On vous garde des merveilles

« On se crée une famille spirituelle, on vous garde ensuite des merveilles », livre l’éditeur qui salue les milliers de livres qui lui ont été amenés par les traducteurs et qui pour la plupart « ne l’ont pas déçu ». Devenu responsable de toutes les littératures étrangères chez Phébus, il publie Karel Schoeman, « une des plus belles rencontres de ma vie. Jamais un écrivain n’a été aussi profondément dans les arcanes de l’être humain depuis Dostoïevski ». Il raconte envoyer toujours à l’heure actuelle des livres à l’auteur sud-africain, car ceux-ci sont « trop chers là-bas » et l’imagine bien recevoir le Prix Nobel dans les années à venir.
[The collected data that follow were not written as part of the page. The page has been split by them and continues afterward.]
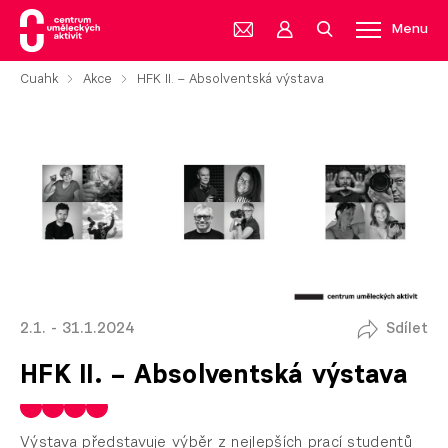
Menu
Cuahk
Akce
HFK II. – Absolventská výstava
2.1. - 31.1.2024
Sdílet
HFK II. – Absolventská výstava
Výstava představuje výběr z nejlepších prací studentů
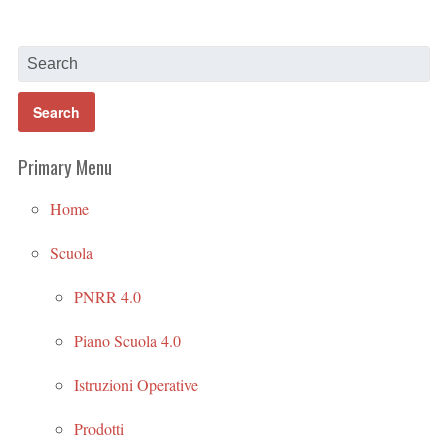
Primary Menu
Home
Scuola
PNRR 4.0
Piano Scuola 4.0
Istruzioni Operative
Prodotti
La liste est longue de ceux qu’il a fait découvrir ou redécouvrir, de William Trevor à Joseph O’Connor en passant par Klaus Man, dont il se dit fier d’avoir fait paraître les textes contre le fascisme. « Publier peut être un geste politique, un combat de l’esprit contre la barbarie », témoigne-t-il. « Ce peut aussi être un geste amoureux ? », interroge Benoît Virot. « Je n’ai publié que des auteurs aimés », reconnaît celui qui dans l’un de ses romans Ivresses du fils , car il est aussi auteur, livrait « son incapacité à éprouver le sentiment amoureux ».

Daniel Arsand assure n’avoir jamais perdu l’émerveillement, « même après une cinquantaine de livres tièdes, il suffit d’un paragraphe et la machine repart », ni le plaisir de cette rencontre qu’il dit quasi charnelle avec les livres. « On entend une voix, un rythme, la respiration du livre, c’est physique ! La souffrance, la joie, on les éprouve physiquement. Ce pas intellectuel. C’est un rapport organique, presque animal ».
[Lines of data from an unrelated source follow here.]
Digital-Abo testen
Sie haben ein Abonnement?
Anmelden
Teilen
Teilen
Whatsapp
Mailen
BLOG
Un combat léonin pour les livres

Ces livres aimés, précieusement chéris, on le sent prêt à les défendre bec et ongles ou plutôt toutes griffes dehors, puisque son nom, d’origine arméno-turque signifierait « la famille du lion ». En effet, « combattre pour un livre, c’est encore plus fort que de l’avoir publié », s’enthousiasme-t-il. Seul conseil donné aux jeunes éditeurs : « n’avoir aucun préjugé, être toujours disponible, ouvert à toutes les cultures« .

Ainsi, « la France est le seul pays qui traduisent autant de livres de tous les pays. Etre éditeur d’une manière contemporaine implique de ne pas s’arrêter aux pays anglo-saxons. La grande littérature parle de choses qui nous touche tous, d’où qu’elle vienne  », selon Daniel Arsand qui illustre son propos en rappelant que 10 000 exemplaires de l’écrivain slovène Drago Jančar ont été écoulés, « tout est possible».